* _MATERIALS PROVIDED_:
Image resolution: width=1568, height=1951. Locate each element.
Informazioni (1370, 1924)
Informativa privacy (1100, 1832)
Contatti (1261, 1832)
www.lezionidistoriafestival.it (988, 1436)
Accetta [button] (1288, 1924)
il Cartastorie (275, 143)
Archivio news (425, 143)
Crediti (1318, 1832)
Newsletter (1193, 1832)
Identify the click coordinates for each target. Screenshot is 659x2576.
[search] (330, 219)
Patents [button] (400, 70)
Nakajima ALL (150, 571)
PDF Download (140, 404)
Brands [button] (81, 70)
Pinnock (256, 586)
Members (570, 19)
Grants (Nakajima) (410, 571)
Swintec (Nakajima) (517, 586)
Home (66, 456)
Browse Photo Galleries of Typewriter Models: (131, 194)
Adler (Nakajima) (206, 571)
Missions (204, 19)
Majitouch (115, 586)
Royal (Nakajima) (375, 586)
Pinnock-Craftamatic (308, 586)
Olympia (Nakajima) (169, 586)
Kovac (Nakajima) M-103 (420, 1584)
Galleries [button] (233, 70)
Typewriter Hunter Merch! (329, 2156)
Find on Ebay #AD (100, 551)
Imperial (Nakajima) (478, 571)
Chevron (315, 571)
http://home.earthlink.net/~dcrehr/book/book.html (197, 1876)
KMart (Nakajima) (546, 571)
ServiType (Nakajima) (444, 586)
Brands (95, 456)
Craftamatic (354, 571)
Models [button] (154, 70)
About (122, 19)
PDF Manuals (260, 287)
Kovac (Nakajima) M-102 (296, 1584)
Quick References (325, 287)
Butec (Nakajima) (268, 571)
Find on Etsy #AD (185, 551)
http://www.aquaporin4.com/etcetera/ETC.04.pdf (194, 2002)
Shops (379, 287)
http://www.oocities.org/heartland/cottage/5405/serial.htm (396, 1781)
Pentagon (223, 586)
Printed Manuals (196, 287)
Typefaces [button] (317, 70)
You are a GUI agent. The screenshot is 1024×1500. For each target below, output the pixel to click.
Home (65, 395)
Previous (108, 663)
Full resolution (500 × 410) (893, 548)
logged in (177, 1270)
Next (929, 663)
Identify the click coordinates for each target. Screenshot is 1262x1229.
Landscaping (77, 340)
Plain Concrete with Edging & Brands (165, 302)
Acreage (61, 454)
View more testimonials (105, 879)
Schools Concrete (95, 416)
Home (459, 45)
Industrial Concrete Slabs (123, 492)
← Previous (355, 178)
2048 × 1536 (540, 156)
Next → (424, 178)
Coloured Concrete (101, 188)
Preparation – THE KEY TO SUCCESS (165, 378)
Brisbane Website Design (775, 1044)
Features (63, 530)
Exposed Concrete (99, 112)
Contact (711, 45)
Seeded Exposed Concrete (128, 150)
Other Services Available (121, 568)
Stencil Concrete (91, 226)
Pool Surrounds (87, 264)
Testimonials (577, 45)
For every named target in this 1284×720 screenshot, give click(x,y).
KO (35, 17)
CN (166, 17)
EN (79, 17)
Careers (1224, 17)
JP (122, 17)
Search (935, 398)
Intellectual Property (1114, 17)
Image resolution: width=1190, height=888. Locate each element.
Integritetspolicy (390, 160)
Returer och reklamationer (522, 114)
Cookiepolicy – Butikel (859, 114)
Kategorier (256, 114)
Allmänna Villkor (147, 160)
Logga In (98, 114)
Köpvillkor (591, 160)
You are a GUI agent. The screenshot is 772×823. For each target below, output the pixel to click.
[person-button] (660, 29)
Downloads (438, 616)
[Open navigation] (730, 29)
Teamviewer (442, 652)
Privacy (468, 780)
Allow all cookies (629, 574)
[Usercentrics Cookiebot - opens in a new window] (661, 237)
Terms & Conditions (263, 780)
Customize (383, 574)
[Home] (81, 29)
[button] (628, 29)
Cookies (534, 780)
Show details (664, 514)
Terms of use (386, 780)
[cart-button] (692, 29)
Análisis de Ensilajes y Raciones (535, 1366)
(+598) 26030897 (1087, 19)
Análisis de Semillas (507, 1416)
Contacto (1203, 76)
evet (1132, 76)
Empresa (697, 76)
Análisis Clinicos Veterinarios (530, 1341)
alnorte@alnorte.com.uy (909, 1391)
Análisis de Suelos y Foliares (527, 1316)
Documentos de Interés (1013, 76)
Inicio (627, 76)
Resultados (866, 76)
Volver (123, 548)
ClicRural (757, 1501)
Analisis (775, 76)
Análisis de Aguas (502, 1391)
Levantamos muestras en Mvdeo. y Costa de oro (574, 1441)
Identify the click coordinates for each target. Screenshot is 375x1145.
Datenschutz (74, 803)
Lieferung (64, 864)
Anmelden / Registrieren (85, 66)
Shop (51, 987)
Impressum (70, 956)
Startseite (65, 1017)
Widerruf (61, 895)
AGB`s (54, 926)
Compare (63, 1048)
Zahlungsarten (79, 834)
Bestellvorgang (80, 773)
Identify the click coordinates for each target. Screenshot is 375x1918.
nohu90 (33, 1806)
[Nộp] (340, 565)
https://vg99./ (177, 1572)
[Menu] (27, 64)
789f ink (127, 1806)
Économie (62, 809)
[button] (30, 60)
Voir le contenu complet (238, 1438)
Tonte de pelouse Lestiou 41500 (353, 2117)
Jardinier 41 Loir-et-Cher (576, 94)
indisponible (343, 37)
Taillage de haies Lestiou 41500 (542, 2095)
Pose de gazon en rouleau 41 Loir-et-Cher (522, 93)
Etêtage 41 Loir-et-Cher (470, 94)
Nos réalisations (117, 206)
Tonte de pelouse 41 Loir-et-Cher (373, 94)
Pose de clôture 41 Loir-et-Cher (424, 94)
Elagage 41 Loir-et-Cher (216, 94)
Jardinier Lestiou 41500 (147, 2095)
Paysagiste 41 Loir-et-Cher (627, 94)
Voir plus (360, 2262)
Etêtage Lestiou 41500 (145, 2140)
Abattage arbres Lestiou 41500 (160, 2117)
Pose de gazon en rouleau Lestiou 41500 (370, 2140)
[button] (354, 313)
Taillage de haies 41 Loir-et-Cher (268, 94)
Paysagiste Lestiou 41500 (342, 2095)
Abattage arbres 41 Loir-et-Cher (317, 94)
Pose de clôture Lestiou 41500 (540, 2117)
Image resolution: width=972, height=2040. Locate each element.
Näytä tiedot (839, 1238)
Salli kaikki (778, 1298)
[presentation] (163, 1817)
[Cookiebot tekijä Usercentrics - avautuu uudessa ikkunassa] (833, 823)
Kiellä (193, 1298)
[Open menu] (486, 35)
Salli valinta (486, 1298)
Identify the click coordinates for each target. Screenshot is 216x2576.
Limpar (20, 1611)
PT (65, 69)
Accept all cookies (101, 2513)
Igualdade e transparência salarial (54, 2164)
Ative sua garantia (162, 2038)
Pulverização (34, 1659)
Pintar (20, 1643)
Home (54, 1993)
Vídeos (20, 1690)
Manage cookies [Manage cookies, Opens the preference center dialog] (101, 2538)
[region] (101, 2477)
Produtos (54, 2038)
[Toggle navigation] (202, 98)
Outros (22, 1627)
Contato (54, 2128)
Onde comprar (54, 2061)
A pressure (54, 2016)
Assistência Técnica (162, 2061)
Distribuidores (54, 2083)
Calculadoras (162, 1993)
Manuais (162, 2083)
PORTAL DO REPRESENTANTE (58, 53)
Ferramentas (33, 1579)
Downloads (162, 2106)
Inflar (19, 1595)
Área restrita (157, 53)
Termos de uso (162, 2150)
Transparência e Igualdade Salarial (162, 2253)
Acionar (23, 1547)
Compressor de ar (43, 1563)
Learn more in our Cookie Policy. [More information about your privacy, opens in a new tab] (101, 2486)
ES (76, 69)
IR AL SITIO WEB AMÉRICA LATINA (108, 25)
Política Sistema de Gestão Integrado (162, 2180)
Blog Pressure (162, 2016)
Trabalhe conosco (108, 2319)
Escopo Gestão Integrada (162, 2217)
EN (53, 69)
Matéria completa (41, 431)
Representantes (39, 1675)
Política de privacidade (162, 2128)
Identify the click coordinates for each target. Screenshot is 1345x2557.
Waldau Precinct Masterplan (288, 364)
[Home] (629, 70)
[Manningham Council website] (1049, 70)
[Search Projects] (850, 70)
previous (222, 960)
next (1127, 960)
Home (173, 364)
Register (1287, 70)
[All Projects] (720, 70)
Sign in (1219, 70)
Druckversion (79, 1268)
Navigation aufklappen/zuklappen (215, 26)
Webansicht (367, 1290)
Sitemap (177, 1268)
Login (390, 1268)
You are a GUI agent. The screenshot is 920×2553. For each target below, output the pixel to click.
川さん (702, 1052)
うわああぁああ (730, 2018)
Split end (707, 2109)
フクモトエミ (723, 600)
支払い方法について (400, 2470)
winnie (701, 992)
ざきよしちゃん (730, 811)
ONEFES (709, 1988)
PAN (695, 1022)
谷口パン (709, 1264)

* _AIM OF THE TASK_: Take the lines from the start of the records through the line holding "Home (66, 456)", both included, and please print them exactly, with nothing else.

* _SOLUTION TO THIS TASK_:
Image resolution: width=1568, height=1951. Locate each element.
Informazioni (1370, 1924)
Informativa privacy (1100, 1832)
Contatti (1261, 1832)
www.lezionidistoriafestival.it (988, 1436)
Accetta [button] (1288, 1924)
il Cartastorie (275, 143)
Archivio news (425, 143)
Crediti (1318, 1832)
Newsletter (1193, 1832)
Identify the click coordinates for each target. Screenshot is 659x2576.
[search] (330, 219)
Patents [button] (400, 70)
Nakajima ALL (150, 571)
PDF Download (140, 404)
Brands [button] (81, 70)
Pinnock (256, 586)
Members (570, 19)
Grants (Nakajima) (410, 571)
Swintec (Nakajima) (517, 586)
Home (66, 456)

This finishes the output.